The most commonly used intervention policies and strategies for prevention and treatment include use of:
- insecticide-treated nets for vector control
- indoor residual spraying
- intermittent preventive treatment of malaria in pregnancy
- artemisinin-based combination therapy.
While use of insecticide-treated mosquito nets is cost effective and uptake is increasing, use by children and pregnant women is less than the 80% target established by the World Health Assembly.

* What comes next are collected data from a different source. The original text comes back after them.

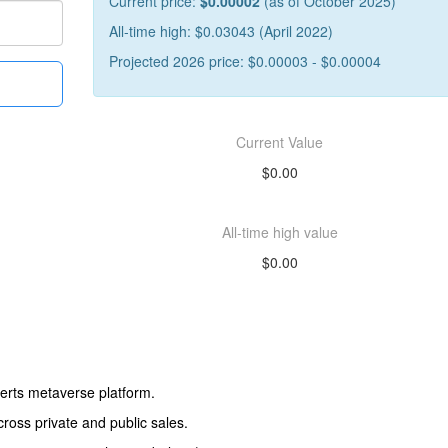
Current price:
$0.00002
(as of October 2025)
All-time high: $0.03043 (April 2022)
Projected 2026 price: $0.00003 - $0.00004
Current Value
$0.00
All-time high value
$0.00
erts metaverse platform.
cross private and public sales.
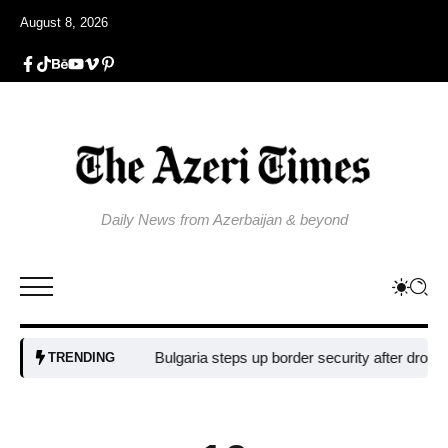
August 8, 2026
Daily News from Azerbaijan & beyond
Bulgaria steps up border security after drone blast 
TRENDING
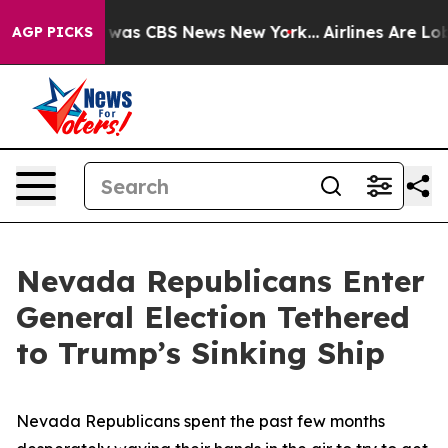
 Narrative was CBS News New York...
Airlines Are Lobby
AGP PICKS
Nevada Republicans Enter
General Election Tethered
to Trump’s Sinking Ship
Nevada Republicans spent the past few months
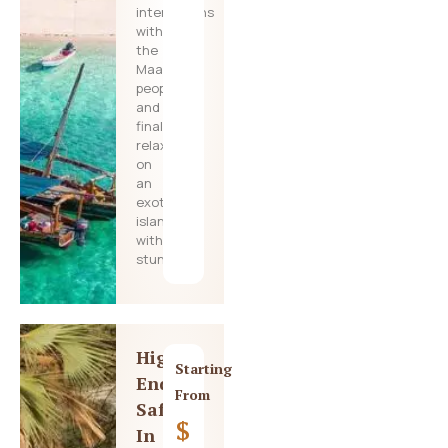
interactions
with
the
Maasai
people,
and
finally
relaxing
on
an
exotic
island
with
stunning
High-
Starting
End
From
Safari
$
In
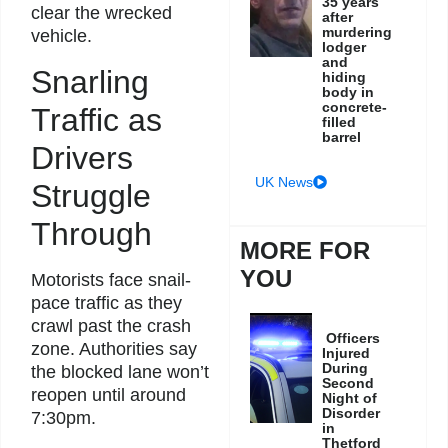
35 years
clear the wrecked
after
murdering
vehicle.
lodger
and
Snarling
hiding
body in
concrete-
Traffic as
filled
barrel
Drivers
UK News
Struggle
Through
MORE FOR
YOU
Motorists face snail-
pace traffic as they
crawl past the crash
Officers
zone. Authorities say
Injured
During
the blocked lane won’t
Second
reopen until around
Night of
Disorder
7:30pm.
in
Thetford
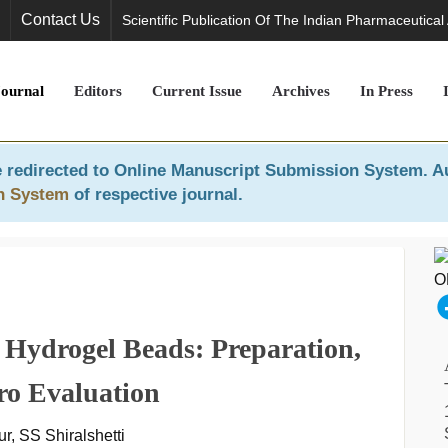
Contact Us
Scientific Publication Of The Indian Pharmaceutical
Journal
Editors
Current Issue
Archives
In Press
 redirected to
Online Manuscript Submission System
. A
n System
of respective journal.
l Hydrogel Beads: Preparation,
tro Evaluation
, SS Shiralshetti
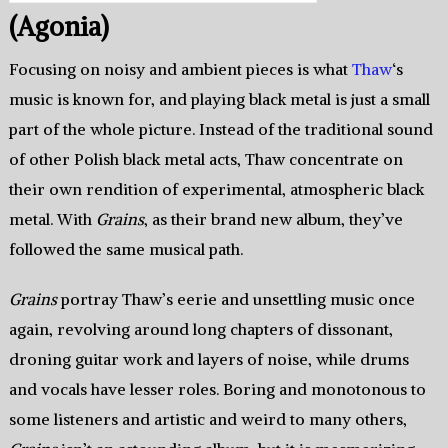
(Agonia)
Focusing on noisy and ambient pieces is what
Thaw
‘s
music is known for, and playing black metal is just a small
part of the whole picture. Instead of the traditional sound
of other Polish black metal acts, Thaw concentrate on
their own rendition of experimental, atmospheric black
metal. With
Grains
, as their brand new album, they’ve
followed the same musical path.
Grains
portray Thaw’s eerie and unsettling music once
again, revolving around long chapters of dissonant,
droning guitar work and layers of noise, while drums
and vocals have lesser roles. Boring and monotonous to
some listeners and artistic and weird to many others,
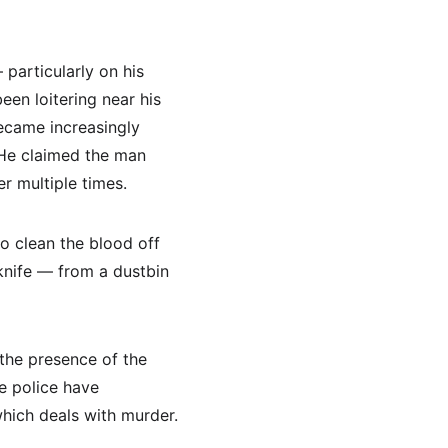
particularly on his 
een loitering near his 
ecame increasingly 
 He claimed the man 
r multiple times.
o clean the blood off 
knife — from a dustbin 
the presence of the 
e police have 
hich deals with murder.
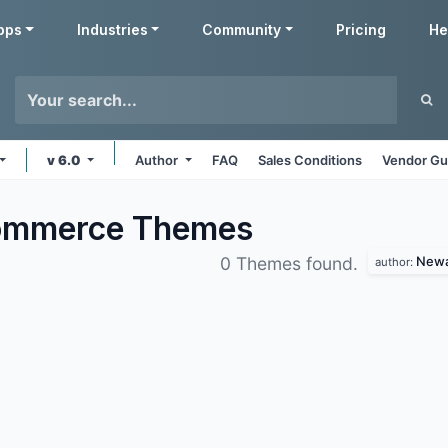
pps
Industries
Community
Pricing
He
v 6.0
Author
FAQ
Sales Conditions
Vendor Gu
commerce
Themes
Newa
0 Themes found.
author:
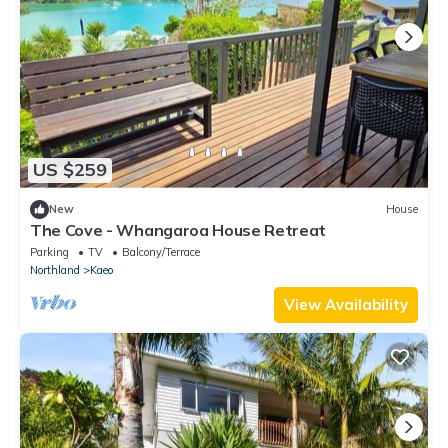
US $259
New
House
The Cove - Whangaroa House Retreat
Parking
TV
Balcony/Terrace
Northland
Kaeo
View Availability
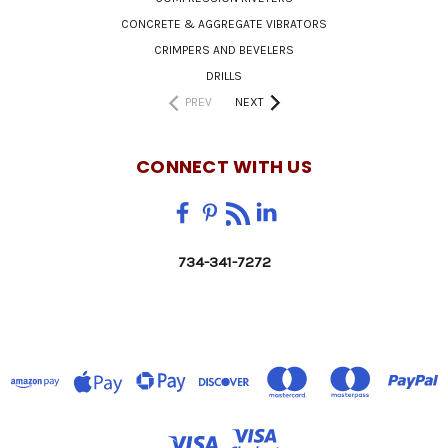
CONCRETE & AGGREGATE VIBRATORS
CRIMPERS AND BEVELERS
DRILLS
PREV
NEXT
CONNECT WITH US
734-341-7272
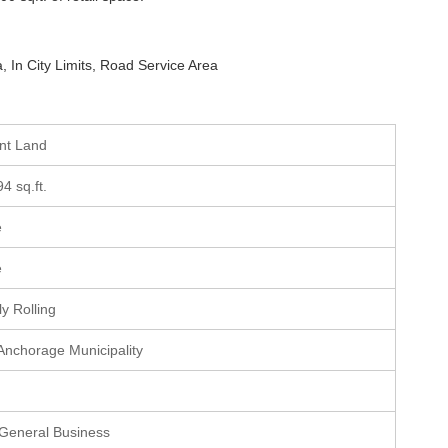
, In City Limits, Road Service Area
ant Land
94 sq.ft.
e
e
ly Rolling
 Anchorage Municipality
 General Business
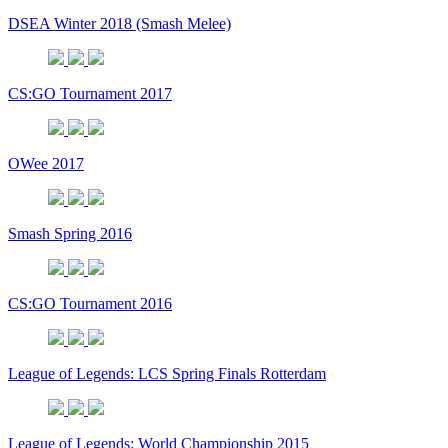
DSEA Winter 2018 (Smash Melee)
CS:GO Tournament 2017
OWee 2017
Smash Spring 2016
CS:GO Tournament 2016
League of Legends: LCS Spring Finals Rotterdam
League of Legends: World Championship 2015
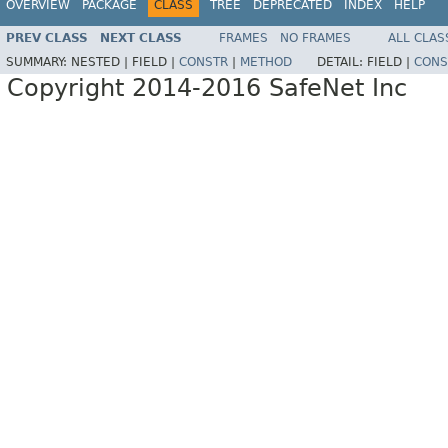
OVERVIEW
PACKAGE
CLASS
TREE
DEPRECATED
INDEX
HELP
PREV CLASS
NEXT CLASS
FRAMES
NO FRAMES
ALL CLAS
SUMMARY:
NESTED |
FIELD |
CONSTR
|
METHOD
DETAIL:
FIELD |
CONS
Copyright 2014-2016 SafeNet Inc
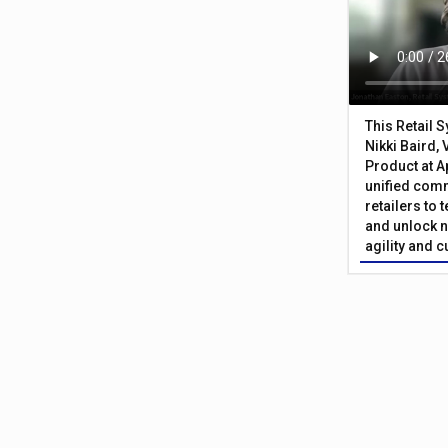
This Retail 
Nikki Baird, 
Product at A
unified com
retailers to
and unlock n
agility and 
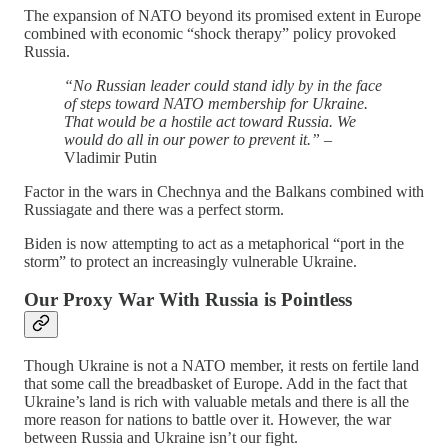
The expansion of NATO beyond its promised extent in Europe
combined with economic “shock therapy” policy provoked
Russia.
“No Russian leader could stand idly by in the face
of steps toward NATO membership for Ukraine.
That would be a hostile act toward Russia. We
would do all in our power to prevent it.”
–
Vladimir Putin
Factor in the wars in Chechnya and the Balkans combined with
Russiagate and there was a perfect storm.
Biden is now attempting to act as a metaphorical “port in the
storm” to protect an increasingly vulnerable Ukraine.
Our Proxy War With Russia is Pointless
Though Ukraine is not a NATO member, it rests on fertile land
that some call the breadbasket of Europe. Add in the fact that
Ukraine’s land is rich with valuable metals and there is all the
more reason for nations to battle over it. However, the war
between Russia and Ukraine isn’t our fight.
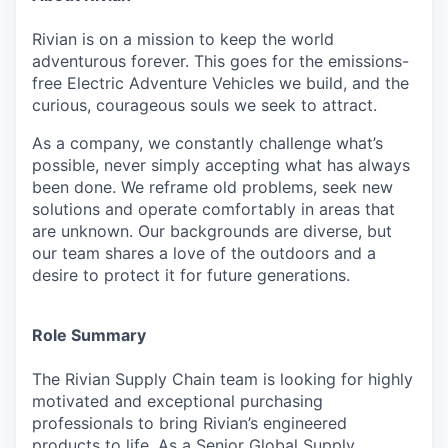
Rivian is on a mission to keep the world
adventurous forever. This goes for the emissions-
free Electric Adventure Vehicles we build, and the
curious, courageous souls we seek to attract.
As a company, we constantly challenge what’s
possible, never simply accepting what has always
been done. We reframe old problems, seek new
solutions and operate comfortably in areas that
are unknown. Our backgrounds are diverse, but
our team shares a love of the outdoors and a
desire to protect it for future generations.
Role Summary
The Rivian Supply Chain team is looking for highly
motivated and exceptional purchasing
professionals to bring Rivian’s engineered
products to life. As a Senior Global Supply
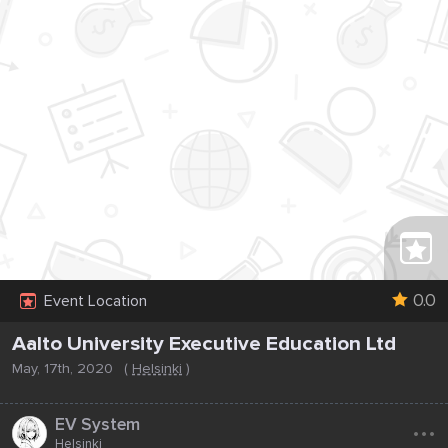
0.0
Event Location
Aalto University Executive Education Ltd
May, 17th, 2020
(
Helsinki
)
...
EV System
Helsinki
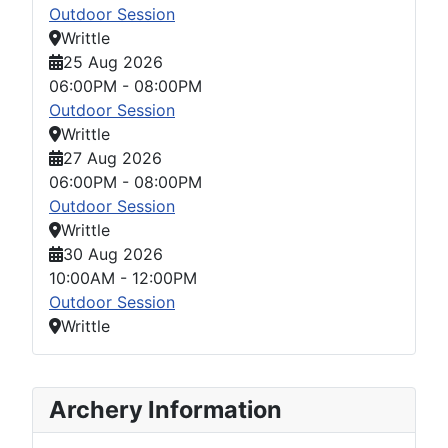
Outdoor Session
Writtle
25 Aug 2026
06:00PM
-
08:00PM
Outdoor Session
Writtle
27 Aug 2026
06:00PM
-
08:00PM
Outdoor Session
Writtle
30 Aug 2026
10:00AM
-
12:00PM
Outdoor Session
Writtle
Archery Information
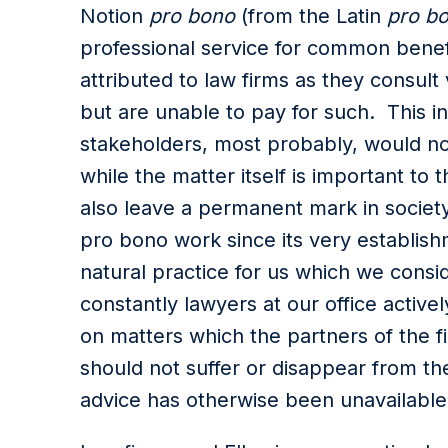
Notion
pro bono
(from the Latin
pro bo
professional service for common benefit
attributed to law firms as they consult
but are unable to pay for such. This i
stakeholders, most probably, would not
while the matter itself is important t
also leave a permanent mark in society
pro bono work since its very establishm
natural practice for us which we consi
constantly lawyers at our office active
on matters which the partners of the fi
should not suffer or disappear from t
advice has otherwise been unavailabl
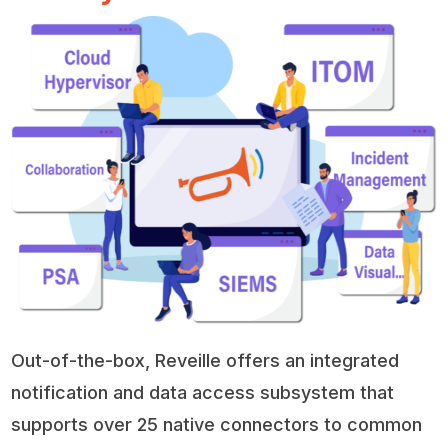
Out-of-the-box, Reveille offers an integrated
notification and data access subsystem that
supports over 25 native connectors to common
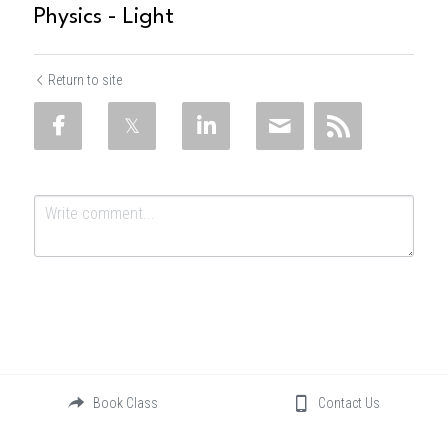
Physics - Light
Return to site
Submit
Cancel
Book Class
Contact Us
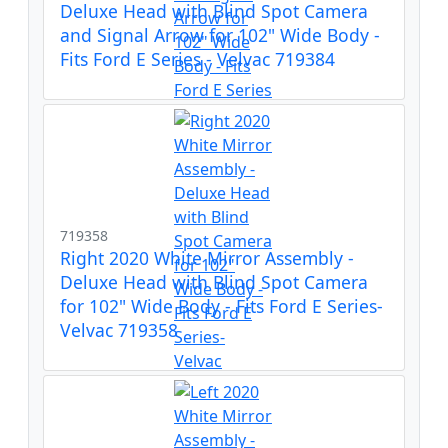
Deluxe Head with Blind Spot Camera
and Signal Arrow for 102" Wide Body -
Fits Ford E Series - Velvac 719384
719358
Right 2020 White Mirror Assembly -
Deluxe Head with Blind Spot Camera
for 102" Wide Body - Fits Ford E Series-
Velvac 719358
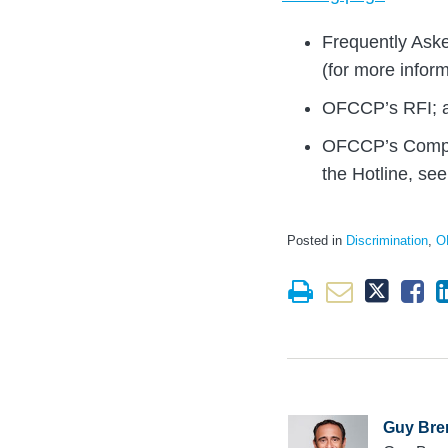
Frequently Aske
(for more infor
OFCCP’s RFI; 
OFCCP’s Compla
the Hotline, se
Posted in
Discrimination
,
O
Guy Bre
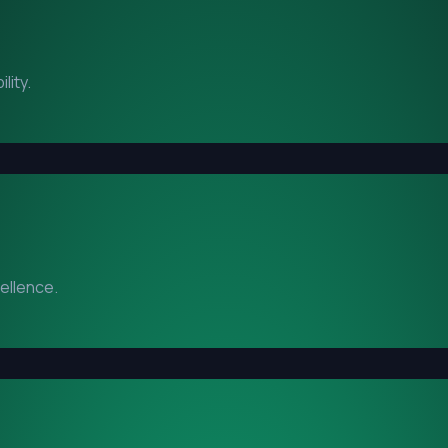
lity.
cellence.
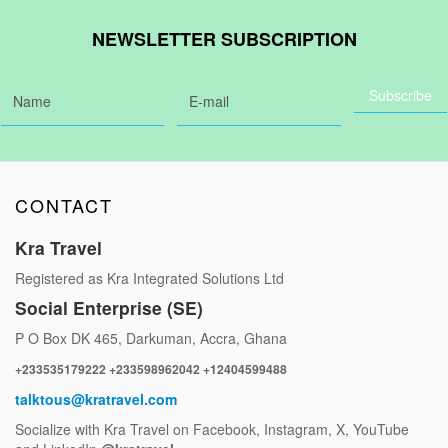
NEWSLETTER SUBSCRIPTION
CONTACT
Kra Travel
Registered as Kra Integrated Solutions Ltd
Social Enterprise (SE)
P O Box DK 465, Darkuman, Accra, Ghana
+233535179222 +233598962042 +12404599488
talktous@kratravel.com
Socialize with Kra Travel on Facebook, Instagram, X, YouTube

Indoor residual spraying has increased rapidly since 2005, protecting up to 59 million people in 20 countries. Twenty countries are now implementing malaria control and intermittent preventive treatment in pregnancy on a countrywide basis, and artemisinin-based control therapy has been identified as the treatment of choice in 42 of 43 countries.
However, despite advances in procuring this treatment, only 16% of children with malaria are to date treated with it. Use of artemisinin monotherapy continues, with risks of emerging resistance to artemisinin combination therapy. Overdiagnosis and overtreatment are long-term problems, with up to 96% of febrile patients receiving malaria treatment without parasitological diagnosis.
Financial flow to address malaria control has greatly increased due to the higher international profile of the disease. However, better surveillance and reporting are needed to reduce reliance on estimates from modelling and to track effectiveness of interventions.